==== Supplied information ====

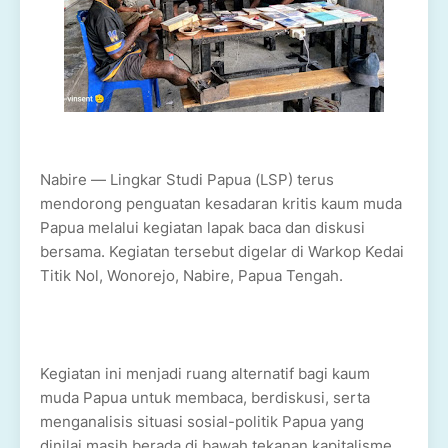
Nabire — Lingkar Studi Papua (LSP) terus
mendorong penguatan kesadaran kritis kaum muda
Papua melalui kegiatan lapak baca dan diskusi
bersama. Kegiatan tersebut digelar di Warkop Kedai
Titik Nol, Wonorejo, Nabire, Papua Tengah.
Kegiatan ini menjadi ruang alternatif bagi kaum
muda Papua untuk membaca, berdiskusi, serta
menganalisis situasi sosial-politik Papua yang
dinilai masih berada di bawah tekanan kapitalisme,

====

Work request: From the line holding "mendorong penguatan kesadaran" to the end of the listing, copy every line exactly, both ends included, and add nothing.

Task response:
mendorong penguatan kesadaran kritis kaum muda
Papua melalui kegiatan lapak baca dan diskusi
bersama. Kegiatan tersebut digelar di Warkop Kedai
Titik Nol, Wonorejo, Nabire, Papua Tengah.
Kegiatan ini menjadi ruang alternatif bagi kaum
muda Papua untuk membaca, berdiskusi, serta
menganalisis situasi sosial-politik Papua yang
dinilai masih berada di bawah tekanan kapitalisme,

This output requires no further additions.